Generally it's easier to use said augmented-matrix form of the extended Euclidean algorithm, e.g. below we compute $\,1/g \pmod{\!f} = 1/(x^2\!+\!1) \pmod{\!x^3\!+\!2x\!+\!1}\,$ over $\,\Bbb Z_3,\,$ from this answer.

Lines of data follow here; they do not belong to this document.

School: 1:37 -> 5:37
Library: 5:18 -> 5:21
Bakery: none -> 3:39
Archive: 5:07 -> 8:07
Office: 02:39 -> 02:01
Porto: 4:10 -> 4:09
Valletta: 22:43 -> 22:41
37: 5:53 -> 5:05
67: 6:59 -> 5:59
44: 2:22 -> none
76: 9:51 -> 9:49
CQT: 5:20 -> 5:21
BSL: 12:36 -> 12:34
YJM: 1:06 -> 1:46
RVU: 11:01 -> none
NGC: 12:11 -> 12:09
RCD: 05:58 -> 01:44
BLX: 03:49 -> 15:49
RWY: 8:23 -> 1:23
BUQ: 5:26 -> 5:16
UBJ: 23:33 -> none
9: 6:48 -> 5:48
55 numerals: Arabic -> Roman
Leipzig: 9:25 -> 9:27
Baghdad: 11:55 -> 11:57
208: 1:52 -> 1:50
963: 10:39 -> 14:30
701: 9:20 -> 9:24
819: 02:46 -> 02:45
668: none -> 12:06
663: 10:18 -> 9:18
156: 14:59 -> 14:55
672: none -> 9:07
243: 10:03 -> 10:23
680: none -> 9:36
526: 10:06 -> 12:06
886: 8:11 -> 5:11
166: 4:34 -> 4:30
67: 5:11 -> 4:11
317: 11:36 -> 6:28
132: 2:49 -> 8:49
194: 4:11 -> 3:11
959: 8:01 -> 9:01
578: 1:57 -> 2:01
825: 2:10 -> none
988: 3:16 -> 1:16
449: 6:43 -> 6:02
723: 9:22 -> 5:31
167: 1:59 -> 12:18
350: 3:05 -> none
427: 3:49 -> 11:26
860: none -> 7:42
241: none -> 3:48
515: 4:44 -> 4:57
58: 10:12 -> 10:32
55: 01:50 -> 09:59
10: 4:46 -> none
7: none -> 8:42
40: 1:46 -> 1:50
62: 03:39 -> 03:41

$\begin{eqnarray} [\![1]\!]&& &&f = x^3\!+2x+1 &\!\!=&\, \left<\,\color{#c00}1,\,\color{#0a0}0\,\right>\quad\ \ \, {\rm i.e.}\ \qquad\!\:\! f\, =\ \color{#c00}1\cdot f\, +\, \color{#0a0}0\cdot g\\ [\![2]\!]&& &&\qquad\ \, g =x^2\!+1 &\!\!=&\, \left<\,\color{#c00}0,\,\color{#0a0}1\,\right>\quad\ \ \,{\rm i.e.}\ \qquad g\, =\ \color{#c00}0\cdot f\, +\, \color{#0a0}1\cdot g\\ [\![3]\!]&=&[\![1]\!]-x[\![2]\!]\!\!\!\!\!\!\!\!\!\!\!\!\!\!\! &&\qquad\qquad\ \ x+1 \,&\!\!=&\, \left<\,\color{#c00}1,\,\color{#0a0}{-x}\,\right>\ \ \ \:\!{\rm i.e.}\quad\! x\!+\!1\, =\, \color{#c00}1\cdot f\,\color{#0c0}{-\,x}\cdot g\\ [\![4]\!]&=&[\![2]\!]+(1\!-\!x)[\![3]\!]\!\!\!\!\!\!\!\!\!\!\!\!\!\!\!\!\!\!\!\!\!\!\!\! &&\qquad\qquad\qquad\ 2 \,&\!\!=&\, \left<\,\color{#c00}{1\!-\!x},\,\ \color{#0a0}{1\!-\!x+x^2}\,\right>\\ \end{eqnarray}$

Hence the prior line implies: $\ \ 2\ =\ (\color{#c00}{1\!-\!x})f + (\color{#0a0}{1\!-\!x\!+\!x^2})g $

Thus in $\,\Bbb Z_3[x] \bmod f\!:\,\ {-}1\equiv 2 \equiv (\color{#0a0}{1\!-\!x\!+\!x^2})g\ \Rightarrow\ \bbox[6px,border:1px solid red]{g^{-1}\equiv\, {-}(\color{#0a0}{1\!-\!x\!+\!x^2})}$